Politische Berichte Nr.1/2023 (PDF)19a
Gewerkschaften/Soziale Bewegung

Inflation und Tarifkämpfe 2023

Nach den extremen Erhöhungen der Energie- und Lebensmittelpreise im Vorjahr mit am Ende einer mittleren Inflationsrate von 7,9 Prozent übers Jahr erwarten die meisten Wirtschaftsinstitute eine Beruhigung der Preisentwicklung in diesem Jahr. Dennoch rechnen viele auch in 2023 mit einer hohen Inflationsrate von ca. 6,5 Prozent und für 2024 mit ca. 4,5 Prozent.

Bruno Rocker, Berlin

Für die Gewerkschaften spielt die Entwicklung der Inflation eine herausragende Rolle bei der Forderungsaufstellung und Führung der aktuellen und in diesem Jahr noch anstehenden Tarifkämpfe. Die Beschäftigten in ihren jeweiligen Lohn- und Gehaltszonen kalkulieren ganz konkret auch mit ihrer individuellen Lage, d.h. wie sie mit den Preissteigerungen insbesondere für Miete, Energie und Lebensmittel zurechtkommen. Bei den großen Industriebranchen chemische Industrie sowie Metall- und Elektroindustrie hat das im Herbst 2022 dazu geführt, dass als Ergänzung zur Erhöhung der Tariftabellen auch die Auszahlung großer steuer- und abgabenfreier Einmalzahlungen von insgesamt 3000 Euro besonders wichtig war für den schnellen Ausgleich exorbitanter Preissteigerungen bei Energie und Lebensmittel gerade auch für die unteren Tarifbereiche.

Bei der Tarifbewegung für die 2,8 Millionen Beschäftigte der Kommunen und des Bundes in diesem Jahr hat die Gewerkschaft Verdi die Tarifforderung von 10,5 Prozent um die Forderung nach mindestens 500 Euro mehr im Monat ergänzt.
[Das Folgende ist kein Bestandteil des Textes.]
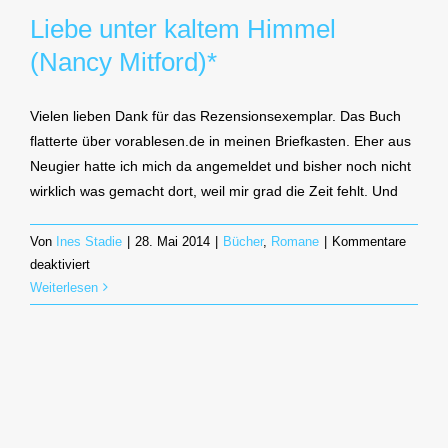
Liebe unter kaltem Himmel
(Nancy Mitford)*
Vielen lieben Dank für das Rezensionsexemplar. Das Buch
flatterte über vorablesen.de in meinen Briefkasten. Eher aus
Neugier hatte ich mich da angemeldet und bisher noch nicht
wirklich was gemacht dort, weil mir grad die Zeit fehlt. Und
Von
Ines Stadie
|
28. Mai 2014
|
Bücher
,
Romane
|
Kommentare
für
deaktiviert
Liebe
Weiterlesen
unter
kaltem
Himmel
(Nancy
Mitford)*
Das bringt bis zu einem Gehalt von ca. 4750 Euro mehr als die 10,5 Prozent-Forderung. Auch das nützt besonders den Beschäftigten in den unteren Lohngruppen beim Ausgleich exorbitanter Preissteigerungen bei Energie und Lebensmittel. Bei der Deutschen Post indes ging Verdi mit einer Forderung von 15 Prozent in die Tarifrunde. Warnstreiks sind seit Januar angelaufen. Angebote der Arbeitgeber sind für den Februar angekündigt. Sie lagen bei Redaktionsschluss noch nicht vor.
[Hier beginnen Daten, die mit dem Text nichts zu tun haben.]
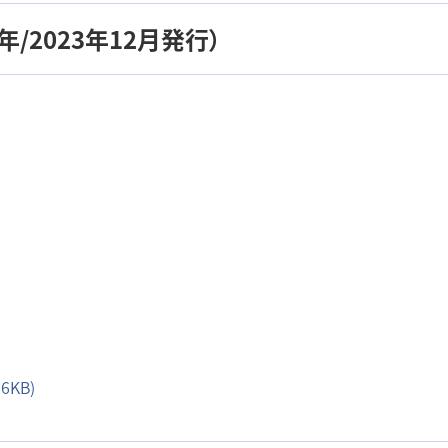
/2023年12月発行）
6KB)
Bereits im Januar fand die dritte Tarifverhandlung in der Leiharbeitsbranche statt. Im Ergebnis konnten die DGB-Gewerkschaften gute Entgelterhöhungen in den Entgeltgruppen 3 bis 9 erreichen. Die Entgelte steigen in den kommenden 15 Monaten in zwei Stufen um bis zu 13,07%. Der Tarifvertrag hat eine Laufzeit bis zum 31. März 2024.

Im Frühjahr beginnen die Tarifverhandlungen im Einzelhandel sowie im Groß- und Außenhandel, die zweite große Tarifrunde des Jahres 2023, daneben starten dann auch die Tarifbewegungen bei der Deutschen Bahn AG und dem Kfz-Gewerbe. Ab September kommen dann im öffentlichen Dienst noch die Tarifverhandlungen für die Bundesländer hinzu.